→ **Source material**
::::
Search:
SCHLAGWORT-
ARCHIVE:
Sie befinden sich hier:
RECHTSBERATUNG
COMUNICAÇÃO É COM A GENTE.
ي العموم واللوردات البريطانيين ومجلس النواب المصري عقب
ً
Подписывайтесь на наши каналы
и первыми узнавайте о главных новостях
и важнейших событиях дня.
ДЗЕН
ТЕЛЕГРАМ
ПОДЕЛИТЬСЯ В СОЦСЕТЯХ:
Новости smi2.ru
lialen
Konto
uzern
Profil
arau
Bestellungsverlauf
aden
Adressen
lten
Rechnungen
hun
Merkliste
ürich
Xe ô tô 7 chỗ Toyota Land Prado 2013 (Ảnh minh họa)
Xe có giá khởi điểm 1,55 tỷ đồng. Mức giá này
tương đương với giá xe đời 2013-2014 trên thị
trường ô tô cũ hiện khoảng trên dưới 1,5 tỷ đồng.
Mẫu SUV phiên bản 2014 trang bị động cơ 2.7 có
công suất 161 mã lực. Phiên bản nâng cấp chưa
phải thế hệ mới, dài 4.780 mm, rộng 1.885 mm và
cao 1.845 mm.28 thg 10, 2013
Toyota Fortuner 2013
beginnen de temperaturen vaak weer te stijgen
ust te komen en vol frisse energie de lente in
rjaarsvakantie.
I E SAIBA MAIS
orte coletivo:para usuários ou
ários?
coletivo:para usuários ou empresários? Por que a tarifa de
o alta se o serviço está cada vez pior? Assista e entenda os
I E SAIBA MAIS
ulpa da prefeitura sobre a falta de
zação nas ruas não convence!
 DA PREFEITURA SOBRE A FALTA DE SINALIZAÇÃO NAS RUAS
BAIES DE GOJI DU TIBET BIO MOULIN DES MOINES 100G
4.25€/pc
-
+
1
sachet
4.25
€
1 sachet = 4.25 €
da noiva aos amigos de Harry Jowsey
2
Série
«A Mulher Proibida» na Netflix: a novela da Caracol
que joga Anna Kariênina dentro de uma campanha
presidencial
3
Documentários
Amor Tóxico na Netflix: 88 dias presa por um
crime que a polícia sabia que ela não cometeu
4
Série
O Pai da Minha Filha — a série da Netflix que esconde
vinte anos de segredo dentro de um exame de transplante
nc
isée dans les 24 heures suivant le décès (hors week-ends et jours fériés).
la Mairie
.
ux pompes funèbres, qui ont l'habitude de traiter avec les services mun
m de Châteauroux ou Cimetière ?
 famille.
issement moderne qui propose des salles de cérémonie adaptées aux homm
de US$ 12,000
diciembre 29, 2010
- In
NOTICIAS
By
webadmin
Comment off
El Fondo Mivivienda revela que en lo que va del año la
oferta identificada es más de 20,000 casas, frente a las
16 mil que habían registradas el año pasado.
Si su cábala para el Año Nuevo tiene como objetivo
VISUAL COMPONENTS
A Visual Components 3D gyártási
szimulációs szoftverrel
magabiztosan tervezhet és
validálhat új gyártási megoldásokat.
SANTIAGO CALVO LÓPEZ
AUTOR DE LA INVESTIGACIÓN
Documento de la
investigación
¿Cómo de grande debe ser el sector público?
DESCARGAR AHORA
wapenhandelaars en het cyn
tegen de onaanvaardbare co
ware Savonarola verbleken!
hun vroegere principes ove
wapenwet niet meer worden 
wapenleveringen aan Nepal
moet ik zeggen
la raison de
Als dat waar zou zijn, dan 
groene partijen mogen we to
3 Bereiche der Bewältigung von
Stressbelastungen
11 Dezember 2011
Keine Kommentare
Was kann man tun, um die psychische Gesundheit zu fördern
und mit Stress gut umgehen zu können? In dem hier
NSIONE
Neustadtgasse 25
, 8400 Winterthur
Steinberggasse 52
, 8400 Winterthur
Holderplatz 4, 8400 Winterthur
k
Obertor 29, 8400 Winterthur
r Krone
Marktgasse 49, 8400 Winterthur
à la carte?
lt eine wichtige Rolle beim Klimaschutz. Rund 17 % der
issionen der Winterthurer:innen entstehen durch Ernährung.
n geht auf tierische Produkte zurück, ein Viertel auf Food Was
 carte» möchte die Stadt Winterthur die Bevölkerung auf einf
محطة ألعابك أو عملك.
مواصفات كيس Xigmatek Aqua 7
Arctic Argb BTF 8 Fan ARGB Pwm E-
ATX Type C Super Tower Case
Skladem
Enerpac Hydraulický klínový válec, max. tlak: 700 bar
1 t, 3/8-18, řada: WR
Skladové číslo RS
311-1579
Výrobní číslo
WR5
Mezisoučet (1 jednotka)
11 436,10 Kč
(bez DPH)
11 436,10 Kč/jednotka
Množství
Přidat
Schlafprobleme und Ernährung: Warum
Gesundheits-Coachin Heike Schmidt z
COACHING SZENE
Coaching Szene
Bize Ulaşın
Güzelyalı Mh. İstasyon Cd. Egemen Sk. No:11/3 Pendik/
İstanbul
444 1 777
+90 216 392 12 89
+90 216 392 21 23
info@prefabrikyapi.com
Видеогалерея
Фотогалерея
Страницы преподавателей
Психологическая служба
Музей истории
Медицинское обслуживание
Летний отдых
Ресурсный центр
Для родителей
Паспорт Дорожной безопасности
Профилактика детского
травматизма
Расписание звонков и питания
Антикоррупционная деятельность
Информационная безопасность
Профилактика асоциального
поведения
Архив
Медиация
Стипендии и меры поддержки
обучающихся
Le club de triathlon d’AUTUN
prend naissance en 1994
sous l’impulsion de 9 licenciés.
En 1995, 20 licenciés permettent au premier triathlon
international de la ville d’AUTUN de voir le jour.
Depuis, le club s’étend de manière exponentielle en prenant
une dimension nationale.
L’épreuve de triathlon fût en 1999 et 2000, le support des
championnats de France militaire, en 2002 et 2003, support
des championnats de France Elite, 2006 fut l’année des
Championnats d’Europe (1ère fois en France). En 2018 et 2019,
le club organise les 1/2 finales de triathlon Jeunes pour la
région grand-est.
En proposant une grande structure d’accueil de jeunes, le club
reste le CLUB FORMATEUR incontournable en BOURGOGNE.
::::
→ **Task prompt**
Each line of the material that has the word "usuários" belongs in the answer.

→ **Exercise result**
orte coletivo:para usuários ou
coletivo:para usuários ou empresários? Por que a tarifa de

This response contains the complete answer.